To develop a neural network regression model for the given dataset.
To build a neural network regression model for predicting a continuous target variable, we will follow a systematic approach. The process includes loading and pre-processing the dataset by addressing missing data, scaling the features, and ensuring proper input-output mapping. Then, a neural network model will be constructed, incorporating multiple layers designed to capture intricate patterns within the dataset. We will train this model, monitoring performance using metrics like Mean Squared Error (MSE) or Mean Absolute Error (MAE), to ensure accurate predictions. After training, the model will be validated and tested on unseen data to confirm its generalization ability. The final objective is to derive actionable insights from the data, helping to improve decision-making and better understand the dynamics of the target variable. Additionally, the model will be fine-tuned to enhance performance, and hyperparameter optimization will be carried out to further improve predictive accuracy. The resulting model is expected to provide a robust framework for making precise predictions and facilitating in-depth data analysis.
Loading the dataset
Split the dataset into training and testing
Create MinMaxScalar objects ,fit the model and transform the data.
Build the Neural Network Model and compile the model.
Train the model with the training data.
Plot the performance plot
Evaluate the model with the testing data.
from google.colab import auth
import gspread
from google.auth import default
import pandas as pd
from sklearn.model_selection import train_test_split
from sklearn.preprocessing import MinMaxScaler
from tensorflow.keras.models import Sequential
from tensorflow.keras.layers import Dense
auth.authenticate_user()
creds, _ = default()
gc = gspread.authorize(creds)
worksheet = gc.open('DEEP LEARNING').sheet1
data = worksheet.get_all_values()
df = pd.DataFrame(data[1:], columns=data[0])

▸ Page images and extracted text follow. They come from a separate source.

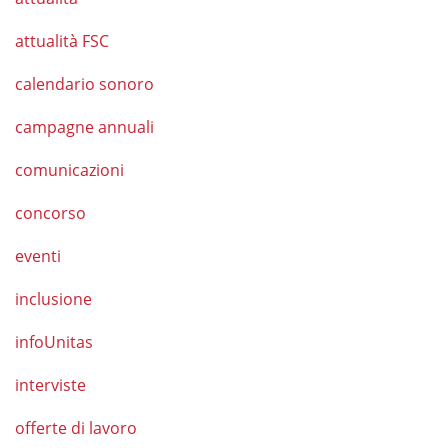
attualità FSC
calendario sonoro
campagne annuali
comunicazioni
concorso
eventi
inclusione
infoUnitas
interviste
offerte di lavoro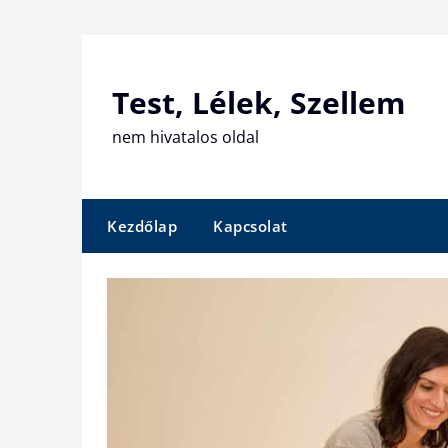
Skip
to
content
Test, Lélek, Szellem
nem hivatalos oldal
Kezdőlap
Kapcsolat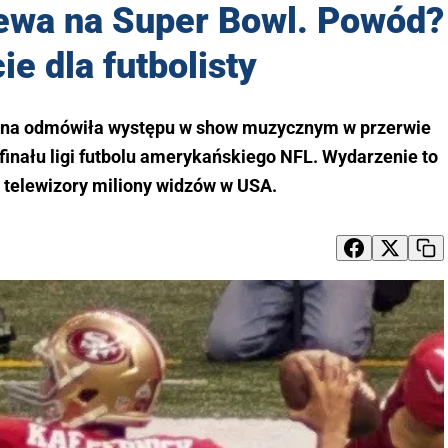
iewa na Super Bowl. Powód?
ie dla futbolisty
anna odmówiła występu w show muzycznym w przerwie
finału ligi futbolu amerykańskiego NFL. Wydarzenie to
 telewizory miliony widzów w USA.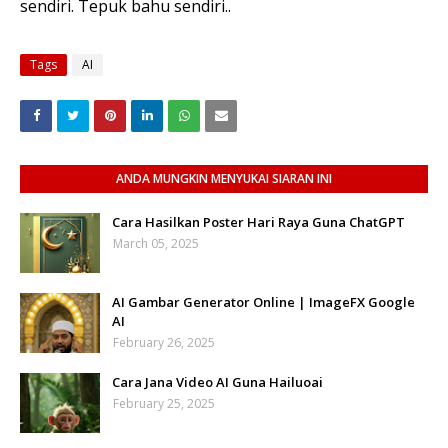
sendiri. Tepuk bahu sendiri..
Tags
AI
ANDA MUNGKIN MENYUKAI SIARAN INI
Cara Hasilkan Poster Hari Raya Guna ChatGPT
March 05, 2025
AI Gambar Generator Online | ImageFX Google
AI
February 26, 2025
Cara Jana Video AI Guna Hailuoai
February 25, 2025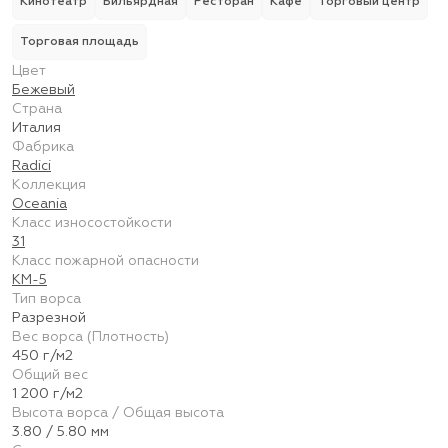
Кинотеатр
Бильярдная
Ресторан
Кафе
Торговый центр
Торговая площадь
Цвет
Бежевый
Страна
Италия
Фабрика
Radici
Коллекция
Oceania
Класс износостойкости
31
Класс пожарной опасности
КМ-5
Тип ворса
Разрезной
Вес ворса (Плотность)
450 г/м2
Общий вес
1 200 г/м2
Высота ворса / Общая высота
3.80 / 5.80 мм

df = df.astype({'INPUT':'float'})
df= df.astype({'OUTPUT':'float'})
df.head()
X=df[['INPUT']].values
y=df[['OUTPUT']].values
X
X_train,X_test,y_train,y_test = train_test_split(X,y,test_size=0.33,random_state=33)
Scaler=MinMaxScaler()
Scaler.fit(X_train)
X_train1 = Scaler.transform(X_train)
ai_brain = Sequential({
Dense(8,activation='relu'),
Dense(10,activation='relu'),
Dense(1)
})
ai_brain.compile(optimizer = 'rmsprop', loss='mse')
ai_brain.fit(X_train1,y_train,epochs =70)
loss_df=pd.DataFrame(ai_brain.history.history)
loss_df.plot()
X_test1 = Scaler.transform(X_test)
ai_brain.evaluate(X_test1,y_test)
X_n1 = [[8]]
X_n1_5 = Scaler.transform(X_n1)
ai_brain.predict(X_n1_5)
To develop a neural network regression model for the given dataset is created sucessfully.